ARTIST – CARYS FLETCHER
PHOTOGRAPHER – GAELLE PERICA
INTERVIEW – BHUWAN ROKKA
TRANSLATION – ADITEE BHATTERAI
Megh Rajni Rai
Megh works as a technical specialist in disaster management;specially in reconstruction, rehabilitation and disaster assessment.She is also a Master’s level professor of social work in disaster management.Living through the earthquake,it gave her an insight on human nature and what is lacking in Nepal’s disaster management facilities.
Personally, I’m also one of the people who was badly affected by the earthquake. When the earthquake struck, I was displaced from my home and for a month I had to stay in the camp. It felt strange because I was someone who used to give out relief materials to others, and now I was the one taking such help from others. What I experienced was that the old ways of Nepalese people not talking to each other and not thinking about others-had changed completely after the earthquake. And after the earthquake everyone started helping each other. Many opened their homes for us to stay. The spirit of volunteerism was very high. The youth adopted a very voluntary spirit which I really liked.
Before there was a lot of discrimination, this case, that caste, but when we were in camp everyone shared their food and resources. I saw that in the camp. Another thing; you know how we Nepalese always say, ‘Nepalese government didn’t do this; the government didn’t do that.’ But at that time, I was very surprised to see the Police Patrol, I was very happy to see that.
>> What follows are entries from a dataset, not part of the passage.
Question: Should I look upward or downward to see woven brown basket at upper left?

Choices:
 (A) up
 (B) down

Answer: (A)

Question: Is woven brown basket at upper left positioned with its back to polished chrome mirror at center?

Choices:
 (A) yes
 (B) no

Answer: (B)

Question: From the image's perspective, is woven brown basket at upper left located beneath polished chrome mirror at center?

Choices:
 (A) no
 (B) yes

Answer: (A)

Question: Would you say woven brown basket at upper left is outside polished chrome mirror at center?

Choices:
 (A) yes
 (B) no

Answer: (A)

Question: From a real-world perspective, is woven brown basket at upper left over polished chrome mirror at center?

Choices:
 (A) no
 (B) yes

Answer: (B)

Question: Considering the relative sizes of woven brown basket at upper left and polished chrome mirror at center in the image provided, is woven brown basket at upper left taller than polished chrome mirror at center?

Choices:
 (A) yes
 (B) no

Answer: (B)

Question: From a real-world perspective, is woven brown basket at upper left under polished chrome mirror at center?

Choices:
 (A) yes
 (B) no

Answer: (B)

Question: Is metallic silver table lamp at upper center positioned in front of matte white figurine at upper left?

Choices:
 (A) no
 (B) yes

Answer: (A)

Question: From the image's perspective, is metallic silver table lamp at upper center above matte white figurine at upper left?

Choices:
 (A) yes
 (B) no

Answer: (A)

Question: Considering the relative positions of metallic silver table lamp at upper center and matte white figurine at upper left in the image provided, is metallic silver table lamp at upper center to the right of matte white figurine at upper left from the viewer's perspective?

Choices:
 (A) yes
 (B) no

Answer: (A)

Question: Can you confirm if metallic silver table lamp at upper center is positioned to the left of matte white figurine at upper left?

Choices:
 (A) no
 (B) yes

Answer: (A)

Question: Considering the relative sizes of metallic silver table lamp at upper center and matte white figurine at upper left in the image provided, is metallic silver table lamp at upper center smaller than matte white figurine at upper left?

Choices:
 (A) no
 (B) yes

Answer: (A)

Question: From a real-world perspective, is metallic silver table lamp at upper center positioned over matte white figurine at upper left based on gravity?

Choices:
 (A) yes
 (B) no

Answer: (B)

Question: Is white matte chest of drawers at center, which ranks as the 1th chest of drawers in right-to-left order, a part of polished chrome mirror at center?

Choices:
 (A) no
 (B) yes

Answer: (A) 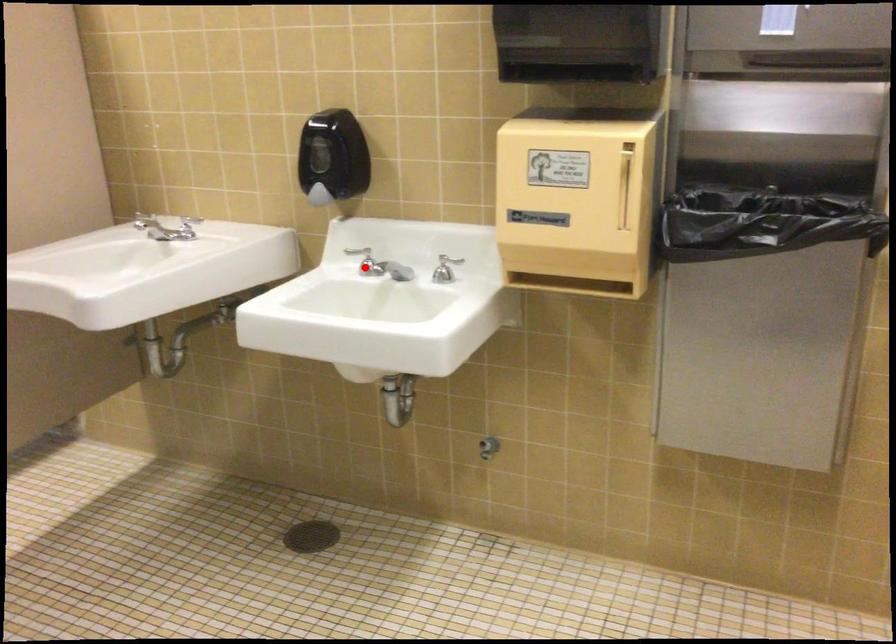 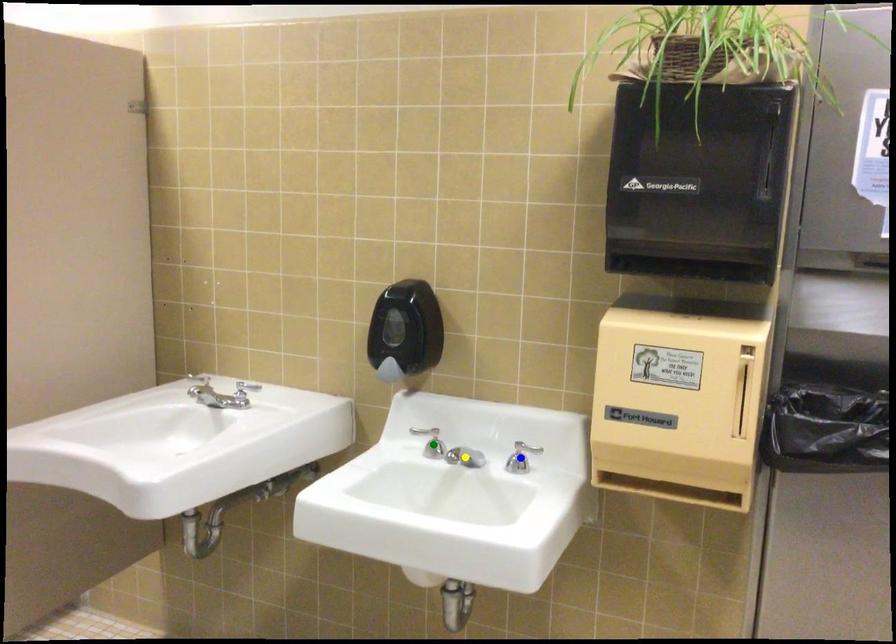 Question: I am providing you with two images of the same scene from different viewpoints. A red point is marked on the first image. You are given multiple points on the second image. Which spot in image 2 lines up with the point in image 1?

Choices:
 (A) blue point
 (B) yellow point
 (C) green point

Answer: (C)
In our area,the prices of the food didn’t go up and we always had enough water.And 2 days after the earthquake, we even started getting milk from Nepal Dairy. We keep saying that Nepal will never be able to do anything but in that case, I found it very different.
After that, when I was in Sindhupalchowk. There, I saw the psycho-social behavior of people, normalizing their lives. Even though they had destroyed homes, farms and were displaced, they were working normally. In other countries,people in there lose their faith so quickly when something happens like this. We Nepalese take it as, ‘Fine. So what it happened. But,we should all continue to do our work. Help is on its way.’ They didn’t wait. If go and to the village, life is almost normal. That kind of positivity I found in the villages.
When you yourself experience it, it awakens something in you. Because of that experience, I rented three places. This is one, one is in Sunrise Tower 8th floor and another on a second story. That is adaptation. Even if you’re a strong person, because of the aftershocks, you become a little weak. I’m a person that lives alone, but now I need company. This a personal thing.
What I saw before and now is that educational institutions like schools were severely affected. But I got a request from the parents that during the reconstruction, children should be looked after first. They need to provide protection and a proper place. As the local people are mostly involved in agriculture, they were asking us to take of their children so they can work. They youth wander around, uselessly. There is no guardianship. Because of that, they become at risk; mostly girls. During the time of the disaster, many unknown people entered the village like various political parties so hard to differentiate the good ones and the bad ones. And, because so many unknown people came, a critical situation occurred for girls. I cannot speak for Kathmandu, but in the villages it is called trafficking.